As part of that, we learned the importance of collecting a representative sample. The sample must be randomly selected from a pool that is representative of the universe about which we seek a statistical inference. Meaning, if we want to know what color customers in general prefer, we better not sample only males, or just elderly people.
But we weren’t taught that since 100% of the world’s data is from the past, the implicit assumption we are making whenever we take a sample and draw statistical inference is that the future will be identical to the past. Otherwise, the sample will be unrepresentative and unusable.
The only thing data analytics will do is convince you that the future will be identical to the past, or continue the precise trend of the past indefinitely into the future. As such, data analytics is the enemy of change.
To create a future that is distinct from the past, you have to heed Aristotle’s warning (as the father of data analytics) and recognize that you have to imagine possibilities and choose the one for which the most compelling argument can be made—and, importantly, Aristotle argued against using data analytics for this.
4. Office towers are factories that manufacture decisions
The biggest change in the structure of companies over the past century is that a century ago, the vast majority of employees were in factories, and now the majority of employees and supermajority of the wage bill are in office towers or parks. If we ask what those people do, it is clear that they don’t produce products or services.
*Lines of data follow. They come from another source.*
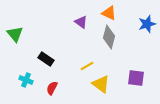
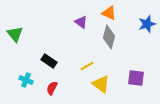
black rectangle: moved 3 px right, 2 px down
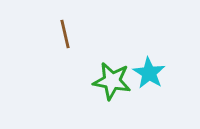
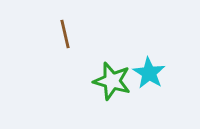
green star: rotated 6 degrees clockwise
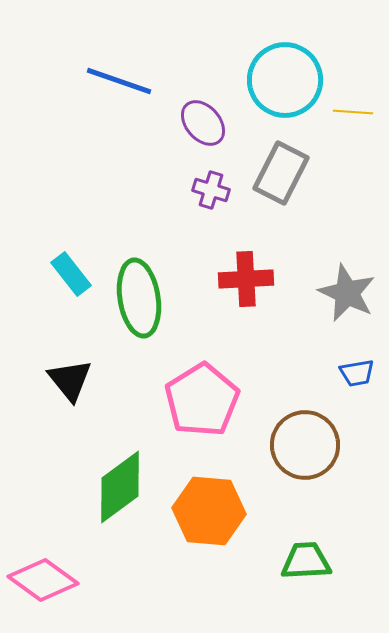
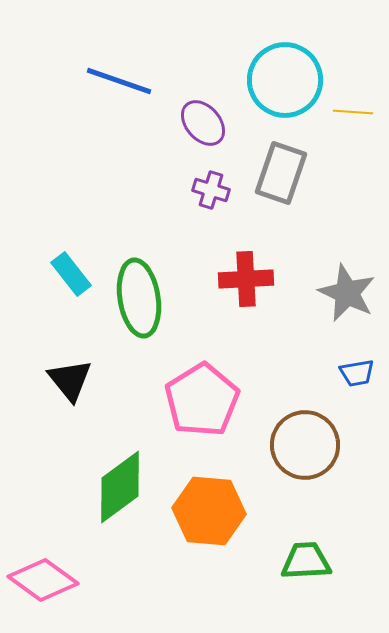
gray rectangle: rotated 8 degrees counterclockwise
What they manufacture is decisions.
They decide what to produce, where to produce it, where to sell it, how to price it, etc. They are in Decision Factories. The implicit assumption behind the Decision Factory is that it operates like the actual factories that used to dominate business.
Those factories had flat jobs: come in for your shift on Monday and do pretty much the same thing all day, then repeat that for the rest of the week, month, and year. The work in Decision Factories is completely different. The need for a particular decision becomes evident, is worked on, resulting in a decision, and then it goes away, often never to be seen again—for example, the decision on how to launch a given new product. In a Decision Factory, work is organized around projects—projects that are related to decisions that come and go.
Despite this, we have defined jobs at Decision Factories as flat jobs, as if they are in a manufacturing facility. This makes Decision Factories grotesquely inefficient. Productivity increases are minimal in the Decision Factories of our economy, while manufacturing and service operation productivity increases strongly every year. This will be fixed only when companies define jobs around projects.
This may seem far-fetched, but it is how $50 billion companies like Deloitte and Accenture organize themselves, as well as movie studios. Within 25 years, all large companies will define jobs around projects. Get to the front of that line instead of waiting at the back.
5. Corporate management’s primary job is not coordinating the lower levels
The general view is that great companies in an industry compete against one another: Coca-Cola against PepsiCo, Amazon vs. Google vs. Microsoft, or GM vs. Toyota vs. VW. But they really don’t—at least not from the perspective of customers.
When customers want bottled water, they don’t say, “Shall I buy Coca-Cola or PepsiCo?” They say, “Should I buy Dasani or Aquafina?” Or when they want a sports drink, it’s Powerade or Gatorade—not Coke or Pepsi. The competition for the customer is Dasani vs. Aquafina, Powerade vs. Gatorade, etc.
The only utility that Coca-Cola or PepsiCo has is helping Dasani or Powerade win. Coca-Cola can control and coordinate to its heart’s content, but that won’t help Dasani or Powerade. To be useful, the corporation has to think about how it can help competitively—like cheaper distribution costs or scale advantage in advertising. The flow needs to be reversed from fully top down to a healthy dose of bottom up.